After finding out just before Christmas that MTO had bought the property he had been operating on at the corner of Hwy. 7 and 41 in Kaladar and a chip truck wasn’t in their plans, he thought he’d found a new home at the corner of 7 and Road 38. But it turned out that Central Frontenac didn’t really have a bylaw governing chip trucks per se and when opposition arose to him being there, the Township decided it needed one.
So, despite the fact that he’d already paid the Township $1,000 as well as rent, he decided to remove his chip trailer without having ever opened or selling a single burger.
“People were calling the bylaw officer and I wasn’t even open yet,” he said. “I was just getting ready.”
He did, however, manage to work out a deal with MTO for this year and is selling chips and burgers a few metres from where his operation had been for seven years. But it’s temporary.

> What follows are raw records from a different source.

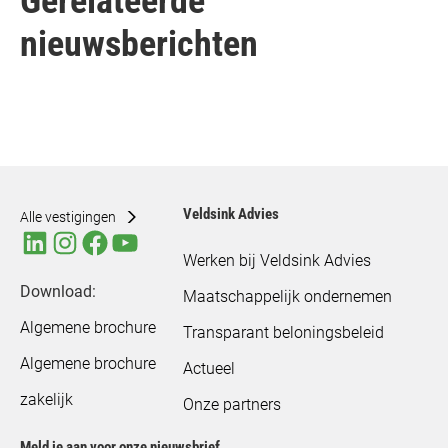
Gerelateerde
nieuwsberichten
Veldsink Advies
Alle vestigingen
Werken bij Veldsink Advies
Download:
Maatschappelijk ondernemen
Algemene brochure
Transparant beloningsbeleid
Algemene brochure
Actueel
zakelijk
Onze partners
Meld je aan voor onze nieuwsbrief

And he still plans to be in Sharbot Lake once everything gets worked out.
“I’m not mad, just upset at the process,” he said. “But I understand.
“I have all the necessary certifications and I’m ready when they are.
“I will open up there.”
Sommut comes from a long line of cooks starting with his grandmother who was the head chef on a Great Lakes freighter. His introduction to the business of food was helping her.
“They ‘snuck’ me onto the ship and I helped my grandmother,” he said. “It was her kitchen and she ran it that way.”
As he grew up, his family owned several restaurants and he even had one himself in Tamworth that specialized in perch and pickerel.
“I’d still like to do that again,” he said.
But Sharbot Lake appeals to him the most, not the least of which because he owns property on St. Georges Lake. And, he believes the area has great potential.
“I know I’m going to bring business to Sharbot Lake,” he said. “If I’m serving 1,000 to 1,500 burgers a day, at least one of those customers is going to make the trip through town down to the lake.
“And I don’t sell pizza or wings so if people want those, I’ll tell them exactly where they can get them in town.”
He seems to genuinely enjoy his customers, chatting up everyone and extolling the virtues of his “custom-made, six-ounce burger” while three others are busily moving about the trailer grilling, cleaning and deep-frying.
“You know, we’ve been getting a lot of Arden people coming in for burgers,” he said. “We’re actually closer for them than Sharbot Lake and they’re all saying ‘we’re glad you’re back.’”
He regrets any hard feelings from the spring meeting in Sharbot Lake about a proposed bylaw and said he’s prepared to do whatever he can to set things straight.
“Let’s have that meeting again,” he said.